Where a line below includes the word "Watch", copy that line.
______
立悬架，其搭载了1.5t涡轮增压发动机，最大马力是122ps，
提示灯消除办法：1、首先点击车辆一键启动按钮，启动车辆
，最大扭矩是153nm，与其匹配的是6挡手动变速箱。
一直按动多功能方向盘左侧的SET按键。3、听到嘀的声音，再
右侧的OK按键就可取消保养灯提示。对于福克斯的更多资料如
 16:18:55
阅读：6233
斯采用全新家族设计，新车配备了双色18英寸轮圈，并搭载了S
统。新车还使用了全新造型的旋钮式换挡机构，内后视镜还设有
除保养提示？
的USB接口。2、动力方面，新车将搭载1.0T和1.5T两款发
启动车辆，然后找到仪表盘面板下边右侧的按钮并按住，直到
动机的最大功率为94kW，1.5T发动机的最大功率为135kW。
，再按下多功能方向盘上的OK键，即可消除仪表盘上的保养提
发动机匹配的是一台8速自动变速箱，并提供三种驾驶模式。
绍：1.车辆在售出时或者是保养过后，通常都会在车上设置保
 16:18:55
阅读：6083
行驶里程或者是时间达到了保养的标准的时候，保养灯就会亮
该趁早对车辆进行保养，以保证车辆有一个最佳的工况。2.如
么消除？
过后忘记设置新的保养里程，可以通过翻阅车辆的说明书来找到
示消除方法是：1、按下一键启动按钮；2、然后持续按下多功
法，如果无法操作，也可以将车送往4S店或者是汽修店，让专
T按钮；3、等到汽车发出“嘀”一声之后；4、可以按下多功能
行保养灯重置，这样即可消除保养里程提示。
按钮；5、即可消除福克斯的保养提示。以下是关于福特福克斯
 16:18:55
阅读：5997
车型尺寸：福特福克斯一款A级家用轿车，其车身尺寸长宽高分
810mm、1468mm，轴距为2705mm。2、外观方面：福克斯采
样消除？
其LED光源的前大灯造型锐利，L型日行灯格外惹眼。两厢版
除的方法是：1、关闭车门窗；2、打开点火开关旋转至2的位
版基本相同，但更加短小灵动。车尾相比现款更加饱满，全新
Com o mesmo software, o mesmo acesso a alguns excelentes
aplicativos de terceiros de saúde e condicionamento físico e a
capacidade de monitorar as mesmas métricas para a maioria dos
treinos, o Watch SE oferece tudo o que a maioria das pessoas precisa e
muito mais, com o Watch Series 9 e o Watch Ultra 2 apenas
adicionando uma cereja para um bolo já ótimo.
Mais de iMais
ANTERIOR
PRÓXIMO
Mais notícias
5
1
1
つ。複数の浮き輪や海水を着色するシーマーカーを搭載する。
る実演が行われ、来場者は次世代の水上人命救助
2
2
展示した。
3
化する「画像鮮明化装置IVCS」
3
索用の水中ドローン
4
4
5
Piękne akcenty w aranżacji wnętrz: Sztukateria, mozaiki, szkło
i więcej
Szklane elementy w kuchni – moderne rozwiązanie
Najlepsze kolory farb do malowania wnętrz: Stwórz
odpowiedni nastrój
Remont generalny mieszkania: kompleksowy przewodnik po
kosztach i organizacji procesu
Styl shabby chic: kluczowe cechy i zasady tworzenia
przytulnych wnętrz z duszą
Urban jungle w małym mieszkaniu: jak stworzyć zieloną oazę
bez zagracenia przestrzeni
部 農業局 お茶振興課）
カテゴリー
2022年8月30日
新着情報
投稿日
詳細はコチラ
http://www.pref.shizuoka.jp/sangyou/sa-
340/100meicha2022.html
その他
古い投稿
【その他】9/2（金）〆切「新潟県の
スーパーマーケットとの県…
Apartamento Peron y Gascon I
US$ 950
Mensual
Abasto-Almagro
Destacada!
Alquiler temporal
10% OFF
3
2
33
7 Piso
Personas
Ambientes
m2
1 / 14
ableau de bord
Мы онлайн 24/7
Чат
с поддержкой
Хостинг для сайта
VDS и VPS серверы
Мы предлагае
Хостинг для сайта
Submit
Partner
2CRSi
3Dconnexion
______
Answer to this exercise -
treinos, o Watch SE oferece tudo o que a maioria das pessoas precisa e
muito mais, com o Watch Series 9 e o Watch Ultra 2 apenas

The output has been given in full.